• **What needs to be done**
Make an exact copy of the records, and keep the pictures out of it.
**********
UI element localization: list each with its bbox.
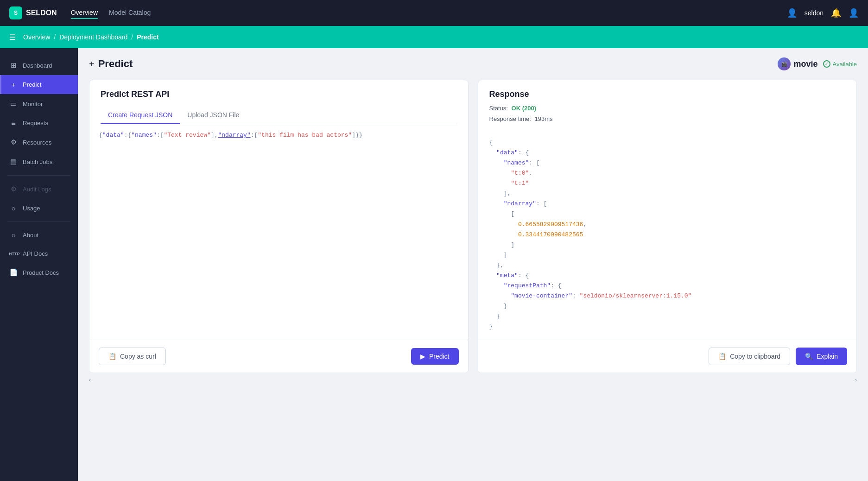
request-json-content: {"data":{"names":["Text review"],"ndarra… — [99, 132, 459, 139]
about-icon: ○ — [9, 231, 18, 239]
status-dot: ✓ — [823, 60, 830, 68]
response-status-line: Status: OK (200) — [489, 103, 846, 114]
two-col-layout: Predict REST API Create Request JSON Upl… — [89, 80, 857, 373]
sidebar-divider-2 — [7, 222, 70, 222]
tab-create-request-json[interactable]: Create Request JSON — [101, 107, 180, 124]
sidebar-item-resources[interactable]: ⚙ Resources — [0, 133, 78, 152]
sidebar-item-api-docs[interactable]: HTTP API Docs — [0, 245, 78, 263]
breadcrumb-sep-1: / — [54, 33, 56, 41]
tabs: Create Request JSON Upload JSON File — [101, 107, 457, 124]
predict-button-label: Predict — [429, 353, 450, 360]
username: seldon — [805, 9, 824, 17]
sidebar: ⊞ Dashboard + Predict ▭ Monitor ≡ Reques… — [0, 48, 78, 481]
sidebar-item-requests[interactable]: ≡ Requests — [0, 114, 78, 133]
sidebar-item-usage[interactable]: ○ Usage — [0, 199, 78, 218]
breadcrumb-deployment[interactable]: Deployment Dashboard — [59, 33, 127, 41]
notification-icon[interactable]: 🔔 — [831, 8, 841, 18]
left-card-footer: 📋 Copy as curl ▶ Predict — [89, 340, 468, 373]
logo-text: SELDON — [26, 9, 57, 17]
breadcrumb-sep-2: / — [131, 33, 133, 41]
sidebar-label-usage: Usage — [23, 205, 40, 212]
response-card: Response Status: OK (200) Response time:… — [478, 80, 857, 373]
audit-logs-icon: ⚙ — [9, 185, 18, 193]
avatar-icon[interactable]: 👤 — [787, 8, 797, 18]
sidebar-label-about: About — [23, 232, 38, 239]
model-name: 🎬 movie — [778, 57, 817, 70]
sidebar-label-dashboard: Dashboard — [23, 62, 52, 69]
scroll-left[interactable]: ‹ — [89, 377, 91, 383]
sidebar-item-batch-jobs[interactable]: ▤ Batch Jobs — [0, 152, 78, 171]
status-value: OK (200) — [512, 105, 536, 112]
left-card-title: Predict REST API — [101, 89, 457, 99]
api-docs-icon: HTTP — [9, 252, 18, 256]
product-docs-icon: 📄 — [9, 268, 18, 277]
response-json: { "data": { "names": [ "t:0", "t:1" ], "… — [489, 138, 846, 332]
predict-icon: + — [9, 81, 18, 89]
sidebar-item-predict[interactable]: + Predict — [0, 75, 78, 94]
copy-clipboard-button[interactable]: 📋 Copy to clipboard — [709, 348, 790, 365]
response-time-label: Response time: — [489, 115, 531, 122]
top-navigation: S SELDON Overview Model Catalog 👤 seldon… — [0, 0, 868, 26]
page-title-text: Predict — [98, 58, 133, 70]
sidebar-divider-1 — [7, 175, 70, 176]
logo[interactable]: S SELDON — [9, 6, 57, 19]
page-title-icon: + — [89, 59, 95, 70]
logo-icon: S — [9, 6, 22, 19]
sidebar-item-dashboard[interactable]: ⊞ Dashboard — [0, 56, 78, 75]
usage-icon: ○ — [9, 204, 18, 212]
copy-curl-label: Copy as curl — [120, 353, 156, 360]
dashboard-icon: ⊞ — [9, 61, 18, 70]
response-body: { "data": { "names": [ "t:0", "t:1" ], "… — [478, 130, 857, 340]
tab-upload-json-file[interactable]: Upload JSON File — [180, 107, 247, 124]
nav-link-overview[interactable]: Overview — [71, 7, 98, 19]
monitor-icon: ▭ — [9, 100, 18, 108]
account-icon[interactable]: 👤 — [849, 8, 859, 18]
sidebar-label-product-docs: Product Docs — [23, 269, 59, 276]
sidebar-item-audit-logs: ⚙ Audit Logs — [0, 179, 78, 199]
sidebar-label-monitor: Monitor — [23, 101, 43, 108]
sidebar-item-monitor[interactable]: ▭ Monitor — [0, 94, 78, 114]
model-avatar: 🎬 — [778, 57, 791, 70]
status-badge: ✓ Available — [823, 60, 857, 68]
right-card-footer: 📋 Copy to clipboard 🔍 Explain — [478, 340, 857, 373]
sidebar-item-product-docs[interactable]: 📄 Product Docs — [0, 263, 78, 282]
sidebar-label-predict: Predict — [23, 81, 41, 88]
explain-label: Explain — [817, 353, 838, 360]
menu-icon[interactable]: ☰ — [9, 33, 16, 42]
explain-button[interactable]: 🔍 Explain — [796, 348, 847, 365]
response-meta: Status: OK (200) Response time: 193ms — [489, 103, 846, 125]
sidebar-label-resources: Resources — [23, 139, 51, 146]
bottom-nav: ‹ › — [89, 373, 857, 385]
left-card-header: Predict REST API Create Request JSON Upl… — [89, 80, 468, 124]
breadcrumb-bar: ☰ Overview / Deployment Dashboard / Pred… — [0, 26, 868, 48]
response-title: Response — [489, 89, 846, 99]
copy-curl-icon: 📋 — [108, 353, 116, 360]
sidebar-label-api-docs: API Docs — [23, 250, 48, 257]
predict-button-icon: ▶ — [420, 353, 425, 360]
sidebar-label-audit-logs: Audit Logs — [23, 186, 51, 193]
user-info[interactable]: seldon — [805, 9, 824, 17]
main-layout: ⊞ Dashboard + Predict ▭ Monitor ≡ Reques… — [0, 48, 868, 481]
status-text: Available — [832, 61, 857, 68]
requests-icon: ≡ — [9, 119, 18, 127]
top-nav-right: 👤 seldon 🔔 👤 — [787, 8, 859, 18]
breadcrumb-overview[interactable]: Overview — [23, 33, 50, 41]
breadcrumb-current: Predict — [137, 33, 158, 41]
response-time-line: Response time: 193ms — [489, 114, 846, 124]
copy-curl-button[interactable]: 📋 Copy as curl — [99, 348, 166, 365]
right-footer-buttons: 📋 Copy to clipboard 🔍 Explain — [709, 348, 847, 365]
copy-clipboard-icon: 📋 — [718, 353, 726, 360]
copy-clipboard-label: Copy to clipboard — [730, 353, 780, 360]
top-nav-links: Overview Model Catalog — [71, 7, 773, 19]
status-label: Status: — [489, 105, 508, 112]
scroll-right[interactable]: › — [855, 377, 857, 383]
request-json-editor[interactable]: {"data":{"names":["Text review"],"ndarra… — [89, 124, 468, 340]
nav-link-model-catalog[interactable]: Model Catalog — [109, 7, 151, 19]
predict-button[interactable]: ▶ Predict — [411, 348, 459, 365]
sidebar-label-requests: Requests — [23, 120, 48, 127]
batch-jobs-icon: ▤ — [9, 158, 18, 166]
model-badge: 🎬 movie ✓ Available — [778, 57, 857, 70]
sidebar-label-batch-jobs: Batch Jobs — [23, 158, 52, 165]
predict-rest-api-card: Predict REST API Create Request JSON Upl… — [89, 80, 469, 373]
sidebar-item-about[interactable]: ○ About — [0, 226, 78, 245]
**********
• **Solution to this task**
UI element localization: list each with its bbox.
request-json-content: {"data":{"names":["Text review"],"ndarra… — [99, 132, 459, 139]
about-icon: ○ — [9, 231, 18, 239]
status-dot: ✓ — [823, 60, 830, 68]
response-status-line: Status: OK (200) — [489, 103, 846, 114]
two-col-layout: Predict REST API Create Request JSON Upl… — [89, 80, 857, 373]
sidebar-divider-2 — [7, 222, 70, 222]
tab-create-request-json[interactable]: Create Request JSON — [101, 107, 180, 124]
sidebar-item-resources[interactable]: ⚙ Resources — [0, 133, 78, 152]
sidebar-item-api-docs[interactable]: HTTP API Docs — [0, 245, 78, 263]
breadcrumb-sep-1: / — [54, 33, 56, 41]
tabs: Create Request JSON Upload JSON File — [101, 107, 457, 124]
predict-button-label: Predict — [429, 353, 450, 360]
username: seldon — [805, 9, 824, 17]
sidebar: ⊞ Dashboard + Predict ▭ Monitor ≡ Reques… — [0, 48, 78, 481]
sidebar-item-requests[interactable]: ≡ Requests — [0, 114, 78, 133]
sidebar-item-usage[interactable]: ○ Usage — [0, 199, 78, 218]
breadcrumb-deployment[interactable]: Deployment Dashboard — [59, 33, 127, 41]
notification-icon[interactable]: 🔔 — [831, 8, 841, 18]
left-card-footer: 📋 Copy as curl ▶ Predict — [89, 340, 468, 373]
logo-text: SELDON — [26, 9, 57, 17]
breadcrumb-sep-2: / — [131, 33, 133, 41]
sidebar-label-usage: Usage — [23, 205, 40, 212]
response-card: Response Status: OK (200) Response time:… — [478, 80, 857, 373]
audit-logs-icon: ⚙ — [9, 185, 18, 193]
avatar-icon[interactable]: 👤 — [787, 8, 797, 18]
sidebar-label-about: About — [23, 232, 38, 239]
model-name: 🎬 movie — [778, 57, 817, 70]
sidebar-label-dashboard: Dashboard — [23, 62, 52, 69]
scroll-left[interactable]: ‹ — [89, 377, 91, 383]
sidebar-item-batch-jobs[interactable]: ▤ Batch Jobs — [0, 152, 78, 171]
status-value: OK (200) — [512, 105, 536, 112]
left-card-title: Predict REST API — [101, 89, 457, 99]
api-docs-icon: HTTP — [9, 252, 18, 256]
product-docs-icon: 📄 — [9, 268, 18, 277]
response-json: { "data": { "names": [ "t:0", "t:1" ], "… — [489, 138, 846, 332]
predict-icon: + — [9, 81, 18, 89]
sidebar-item-predict[interactable]: + Predict — [0, 75, 78, 94]
copy-clipboard-button[interactable]: 📋 Copy to clipboard — [709, 348, 790, 365]
response-time-label: Response time: — [489, 115, 531, 122]
top-navigation: S SELDON Overview Model Catalog 👤 seldon… — [0, 0, 868, 26]
page-title-text: Predict — [98, 58, 133, 70]
sidebar-divider-1 — [7, 175, 70, 176]
logo[interactable]: S SELDON — [9, 6, 57, 19]
page-title-icon: + — [89, 59, 95, 70]
logo-icon: S — [9, 6, 22, 19]
sidebar-item-dashboard[interactable]: ⊞ Dashboard — [0, 56, 78, 75]
usage-icon: ○ — [9, 204, 18, 212]
copy-curl-label: Copy as curl — [120, 353, 156, 360]
dashboard-icon: ⊞ — [9, 61, 18, 70]
response-body: { "data": { "names": [ "t:0", "t:1" ], "… — [478, 130, 857, 340]
tab-upload-json-file[interactable]: Upload JSON File — [180, 107, 247, 124]
nav-link-overview[interactable]: Overview — [71, 7, 98, 19]
monitor-icon: ▭ — [9, 100, 18, 108]
account-icon[interactable]: 👤 — [849, 8, 859, 18]
sidebar-label-product-docs: Product Docs — [23, 269, 59, 276]
sidebar-item-audit-logs: ⚙ Audit Logs — [0, 179, 78, 199]
sidebar-label-monitor: Monitor — [23, 101, 43, 108]
sidebar-item-monitor[interactable]: ▭ Monitor — [0, 94, 78, 114]
model-avatar: 🎬 — [778, 57, 791, 70]
status-badge: ✓ Available — [823, 60, 857, 68]
right-card-footer: 📋 Copy to clipboard 🔍 Explain — [478, 340, 857, 373]
sidebar-item-product-docs[interactable]: 📄 Product Docs — [0, 263, 78, 282]
sidebar-label-predict: Predict — [23, 81, 41, 88]
explain-label: Explain — [817, 353, 838, 360]
menu-icon[interactable]: ☰ — [9, 33, 16, 42]
explain-button[interactable]: 🔍 Explain — [796, 348, 847, 365]
response-meta: Status: OK (200) Response time: 193ms — [489, 103, 846, 125]
sidebar-label-resources: Resources — [23, 139, 51, 146]
bottom-nav: ‹ › — [89, 373, 857, 385]
left-card-header: Predict REST API Create Request JSON Upl… — [89, 80, 468, 124]
breadcrumb-bar: ☰ Overview / Deployment Dashboard / Pred… — [0, 26, 868, 48]
response-title: Response — [489, 89, 846, 99]
copy-curl-icon: 📋 — [108, 353, 116, 360]
sidebar-label-api-docs: API Docs — [23, 250, 48, 257]
predict-button-icon: ▶ — [420, 353, 425, 360]
sidebar-label-audit-logs: Audit Logs — [23, 186, 51, 193]
user-info[interactable]: seldon — [805, 9, 824, 17]
main-layout: ⊞ Dashboard + Predict ▭ Monitor ≡ Reques… — [0, 48, 868, 481]
status-text: Available — [832, 61, 857, 68]
requests-icon: ≡ — [9, 119, 18, 127]
top-nav-right: 👤 seldon 🔔 👤 — [787, 8, 859, 18]
breadcrumb-overview[interactable]: Overview — [23, 33, 50, 41]
breadcrumb-current: Predict — [137, 33, 158, 41]
response-time-line: Response time: 193ms — [489, 114, 846, 124]
copy-curl-button[interactable]: 📋 Copy as curl — [99, 348, 166, 365]
right-footer-buttons: 📋 Copy to clipboard 🔍 Explain — [709, 348, 847, 365]
copy-clipboard-icon: 📋 — [718, 353, 726, 360]
copy-clipboard-label: Copy to clipboard — [730, 353, 780, 360]
top-nav-links: Overview Model Catalog — [71, 7, 773, 19]
status-label: Status: — [489, 105, 508, 112]
scroll-right[interactable]: › — [855, 377, 857, 383]
request-json-editor[interactable]: {"data":{"names":["Text review"],"ndarra… — [89, 124, 468, 340]
nav-link-model-catalog[interactable]: Model Catalog — [109, 7, 151, 19]
predict-button[interactable]: ▶ Predict — [411, 348, 459, 365]
sidebar-label-requests: Requests — [23, 120, 48, 127]
batch-jobs-icon: ▤ — [9, 158, 18, 166]
model-badge: 🎬 movie ✓ Available — [778, 57, 857, 70]
sidebar-label-batch-jobs: Batch Jobs — [23, 158, 52, 165]
predict-rest-api-card: Predict REST API Create Request JSON Upl… — [89, 80, 469, 373]
sidebar-item-about[interactable]: ○ About — [0, 226, 78, 245]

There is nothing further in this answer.